Does the future of the Internet belong to everyone, or just the highest bidder?
Like our country, which is protected by a Bill of Rights that guarantees our basic freedoms, the Internet needs concrete, fundamental protections to ensure that it is not abused by those with the power to do so," wrote Sen. Patrick Leahy (D-Vt.) in an op-ed published by the Huffington Post Tuesday.
The Senate Judiciary Committee, chaired by Leahy, held a field hearing at the University of Vermont in Burlington on Tuesday to discuss net neutrality.
But what does the ambiguous term "net neutrality" mean, exactly?
PC Magazine calls it "a level playing field for Internet transport" -- the absence of restrictions placed on content carried by Internet service providers.
Although the Internet has had net neutrality since it came to be, there is now a significant threat to that level playing field.
According to the American Civil Liberties Union, most consumers purchase high-speed Internet access from a small group of telecommunications giants -- Verizon, AT&T, Comcast, Time Warner, Cox and Charter.
A federal court ruled in January that previous "open Internet" protections outlined by the Federal Communications Commission, to essentially keep an Internet provider from analyzing or manipulating the data we send or receive, were overkill, based on a challenge from Verizon. The FCC opened the issue to an extended public comment period which is set to come to a close on July 15. Notably, the same ruling said the FCC could enforce new rules, and the agency indicated it may propose "that Internet service providers be allowed to charge content providers for a faster conduit to consumers.

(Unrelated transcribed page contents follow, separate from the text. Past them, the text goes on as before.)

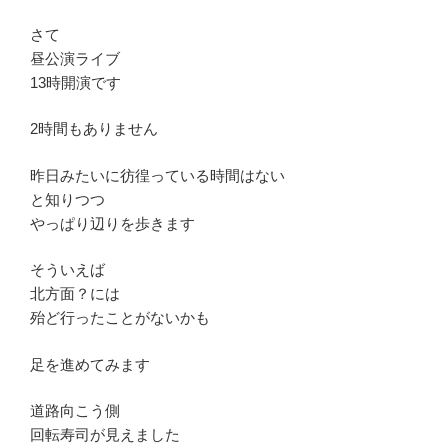
さて
昼公演ライブ
13時開演です
2時間もありません
昨日みたいに彷徨っている時間はない
と知りつつ
やっぱり辺りを歩きます
そういえば
北方面？には
殆ど行ったことがないかも
足を進めてみます
道路向こう側
回転寿司が見えました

That would effectively kill a major component of net neutrality," states the ACLU on its website.
Per the rules proposed by the FCC, Internet providers would be able to charge other companies for priority, high-speed access to their users -- what Leahy described as "paid fast lanes" on the Internet.

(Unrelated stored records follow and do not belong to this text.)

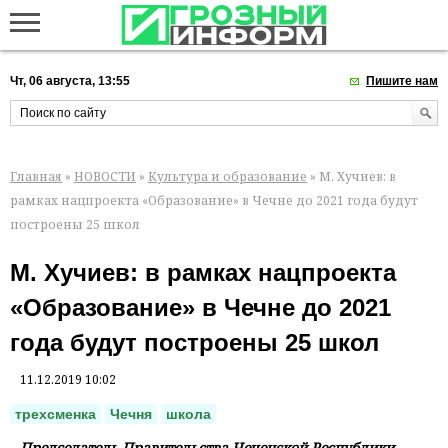
Чт, 06 августа, 13:55
Пишите нам
Главная
»
НОВОСТИ
»
Культура и образование
» М. Хучиев: в
рамках нацпроекта «Образование» в Чечне до 2021 года будут
построены 25 школ
М. Хучиев: в рамках нацпроекта
«Образование» в Чечне до 2021
года будут построены 25 школ
11.12.2019 10:02
трехсменка
Чечня
школа
Председатель Правительства Чеченской Республики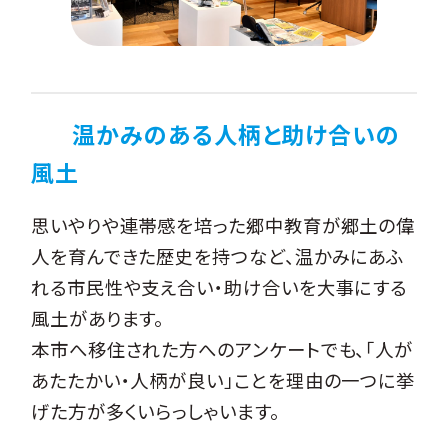
温かみのある人柄と助け合いの
風土
思いやりや連帯感を培った郷中教育が郷土の偉
人を育んできた歴史を持つなど、温かみにあふ
れる市民性や支え合い・助け合いを大事にする
風土があります。
本市へ移住された方へのアンケートでも、「人が
あたたかい・人柄が良い」ことを理由の一つに挙
げた方が多くいらっしゃいます。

The Internet would no longer be free and open.
Telecom companies would be able totake a look at every piece of information we send or receive online and route that information in such a way as to slow down traffic they don't like or speed up traffic that pays a bit more.
"Imagine if the phone company could mess with your calls every time you tried to order pizza from Domino's, because Pizza Hut is paying them to route their calls first," states the ACLU site.
At Tuesday's hearing in Burlington, Sen. Leahy proposed a law that would require the FCC to ban so-called paid prioritization agreements between a broadband provider and a content provider. The bill, introduced in June with Rep. Doris Matsui (D-Calif.) will keep Internet service providers from charging websites and online services for better access to consumers.
Cabot Orton, whose grandparents started the Vermont Country Store, testified that open access to the Internet is the key to the company's success. The Manchester-based business currently supports 450 jobs in southern Vermont and has an online presence in addition to its brick-and-mortar stores.
"It's not hard to imagine small businesses forced to suffer demolition by neglect in the Internet slow lane, or to endure ruinous costs to squeeze into the Internet fast lane with the big guys," Orton said.
The outcome of the net neutrality debate will effect both small businesses and consumers, Leahy said. Keeping the Internet a level playing field is crucial for both.
"We should not allow an Internet that is divided into ‘haves' and ‘have-nots,' where those who can afford to pay drown out the voices of those who cannot," Leahy said in his Huffington Post piece.
Most of us use the Internet every day -- some of us all throughout our workday. We take for granted that it will always be a free and open medium.
But there is no guarantee.
Net neutrality will become a descriptor of the past if the government doesn't take action.
Does the future of the Internet belong to everyone, or simply to the highest bidder?